Find the line containing "Segment <item>portal vein" in the material below; copy that line and all following lines exactly.

┌────────

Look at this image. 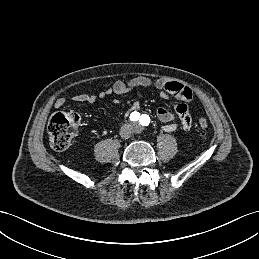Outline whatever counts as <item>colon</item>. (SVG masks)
Masks as SVG:
<instances>
[{"label": "colon", "instance_id": "5ec220e1", "mask_svg": "<svg viewBox=\"0 0 259 259\" xmlns=\"http://www.w3.org/2000/svg\"><path fill=\"white\" fill-rule=\"evenodd\" d=\"M79 116L72 113H56L48 123V134L51 146L58 151L67 149L73 140L79 125ZM208 121L201 118L198 129L202 134L208 131Z\"/></svg>", "mask_w": 259, "mask_h": 259}]
</instances>
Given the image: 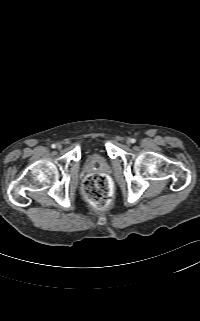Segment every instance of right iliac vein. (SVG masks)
Listing matches in <instances>:
<instances>
[{
  "label": "right iliac vein",
  "mask_w": 200,
  "mask_h": 321,
  "mask_svg": "<svg viewBox=\"0 0 200 321\" xmlns=\"http://www.w3.org/2000/svg\"><path fill=\"white\" fill-rule=\"evenodd\" d=\"M56 147H57L58 149H61V148H62V145H61L60 143H58V144L56 145Z\"/></svg>",
  "instance_id": "right-iliac-vein-1"
}]
</instances>
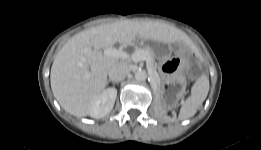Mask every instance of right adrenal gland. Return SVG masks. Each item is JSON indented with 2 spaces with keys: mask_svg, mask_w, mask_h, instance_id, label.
Segmentation results:
<instances>
[{
  "mask_svg": "<svg viewBox=\"0 0 261 150\" xmlns=\"http://www.w3.org/2000/svg\"><path fill=\"white\" fill-rule=\"evenodd\" d=\"M110 82H112V81H111V80H108V81H107V84H109ZM112 84L115 85L114 82H112Z\"/></svg>",
  "mask_w": 261,
  "mask_h": 150,
  "instance_id": "2a0ac1e0",
  "label": "right adrenal gland"
}]
</instances>
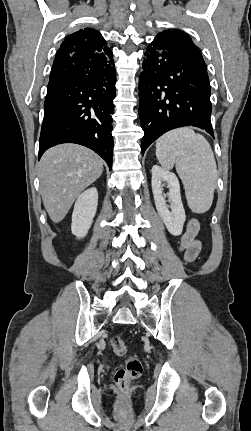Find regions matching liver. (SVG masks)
<instances>
[{"instance_id": "obj_1", "label": "liver", "mask_w": 251, "mask_h": 431, "mask_svg": "<svg viewBox=\"0 0 251 431\" xmlns=\"http://www.w3.org/2000/svg\"><path fill=\"white\" fill-rule=\"evenodd\" d=\"M103 172V160L92 150L76 144L47 150L39 163L40 193L51 220L64 219L81 192Z\"/></svg>"}]
</instances>
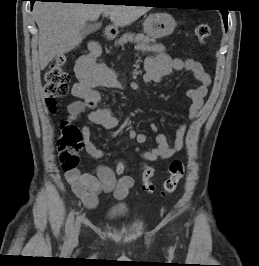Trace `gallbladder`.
Instances as JSON below:
<instances>
[{"label": "gallbladder", "instance_id": "gallbladder-1", "mask_svg": "<svg viewBox=\"0 0 259 266\" xmlns=\"http://www.w3.org/2000/svg\"><path fill=\"white\" fill-rule=\"evenodd\" d=\"M97 25L92 23H87L84 27L81 28V33L83 35H88L92 32H94L97 29Z\"/></svg>", "mask_w": 259, "mask_h": 266}]
</instances>
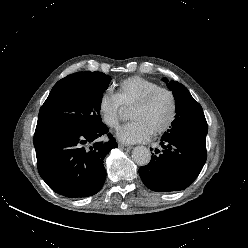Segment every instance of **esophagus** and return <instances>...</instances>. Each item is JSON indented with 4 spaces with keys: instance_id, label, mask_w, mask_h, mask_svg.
Returning <instances> with one entry per match:
<instances>
[{
    "instance_id": "esophagus-1",
    "label": "esophagus",
    "mask_w": 248,
    "mask_h": 248,
    "mask_svg": "<svg viewBox=\"0 0 248 248\" xmlns=\"http://www.w3.org/2000/svg\"><path fill=\"white\" fill-rule=\"evenodd\" d=\"M119 147H120L121 149L126 150V151H130V150L132 149V147H131L130 145H127V144H124V143H120V144H119Z\"/></svg>"
}]
</instances>
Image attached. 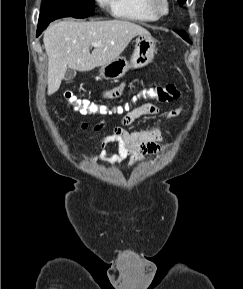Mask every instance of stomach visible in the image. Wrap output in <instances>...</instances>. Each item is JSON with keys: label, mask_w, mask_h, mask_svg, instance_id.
<instances>
[{"label": "stomach", "mask_w": 243, "mask_h": 289, "mask_svg": "<svg viewBox=\"0 0 243 289\" xmlns=\"http://www.w3.org/2000/svg\"><path fill=\"white\" fill-rule=\"evenodd\" d=\"M156 42L150 33L138 35L130 61H127L125 57H117L112 62L101 66L100 76L105 79H118L130 68H142L148 65L154 58Z\"/></svg>", "instance_id": "1"}]
</instances>
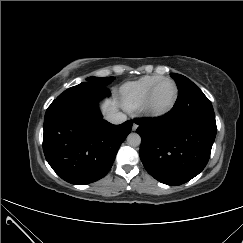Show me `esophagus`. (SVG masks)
I'll list each match as a JSON object with an SVG mask.
<instances>
[{
  "label": "esophagus",
  "instance_id": "esophagus-1",
  "mask_svg": "<svg viewBox=\"0 0 243 243\" xmlns=\"http://www.w3.org/2000/svg\"><path fill=\"white\" fill-rule=\"evenodd\" d=\"M137 128H138V125H137V123L134 121L133 126H132V130H133V131H136Z\"/></svg>",
  "mask_w": 243,
  "mask_h": 243
}]
</instances>
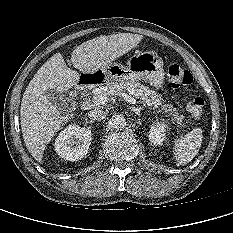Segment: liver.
<instances>
[{
  "label": "liver",
  "instance_id": "6515ba94",
  "mask_svg": "<svg viewBox=\"0 0 233 233\" xmlns=\"http://www.w3.org/2000/svg\"><path fill=\"white\" fill-rule=\"evenodd\" d=\"M142 35L118 33L83 42L71 54L73 67L83 74H94L116 58L134 49ZM80 80V74L67 67L61 53L54 54L36 72L22 98L20 121L25 145L41 162L46 145L73 114L62 112L45 95L47 90L67 92Z\"/></svg>",
  "mask_w": 233,
  "mask_h": 233
}]
</instances>
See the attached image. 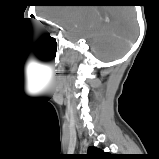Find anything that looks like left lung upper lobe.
I'll return each mask as SVG.
<instances>
[{
    "label": "left lung upper lobe",
    "mask_w": 159,
    "mask_h": 159,
    "mask_svg": "<svg viewBox=\"0 0 159 159\" xmlns=\"http://www.w3.org/2000/svg\"><path fill=\"white\" fill-rule=\"evenodd\" d=\"M115 158H116L115 155L105 153L104 151L93 147H89L88 153L82 157V159H115Z\"/></svg>",
    "instance_id": "obj_1"
}]
</instances>
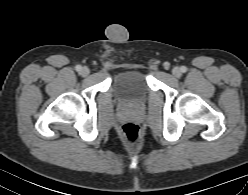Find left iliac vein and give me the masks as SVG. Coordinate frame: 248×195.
Instances as JSON below:
<instances>
[{"instance_id":"obj_1","label":"left iliac vein","mask_w":248,"mask_h":195,"mask_svg":"<svg viewBox=\"0 0 248 195\" xmlns=\"http://www.w3.org/2000/svg\"><path fill=\"white\" fill-rule=\"evenodd\" d=\"M172 74L174 77L179 78L182 75L181 69L179 67H174Z\"/></svg>"}]
</instances>
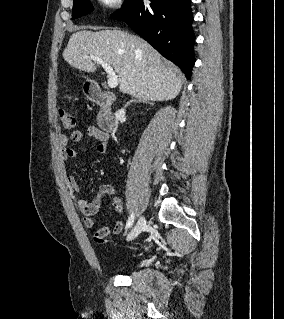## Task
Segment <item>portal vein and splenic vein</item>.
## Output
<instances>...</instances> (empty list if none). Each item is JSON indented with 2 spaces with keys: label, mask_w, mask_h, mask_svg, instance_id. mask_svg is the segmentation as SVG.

└────────

> Your solution:
Segment <item>portal vein and splenic vein</item>.
## Output
<instances>...</instances> (empty list if none). Each item is JSON indented with 2 spaces with keys: label, mask_w, mask_h, mask_svg, instance_id. mask_svg is the segmentation as SVG.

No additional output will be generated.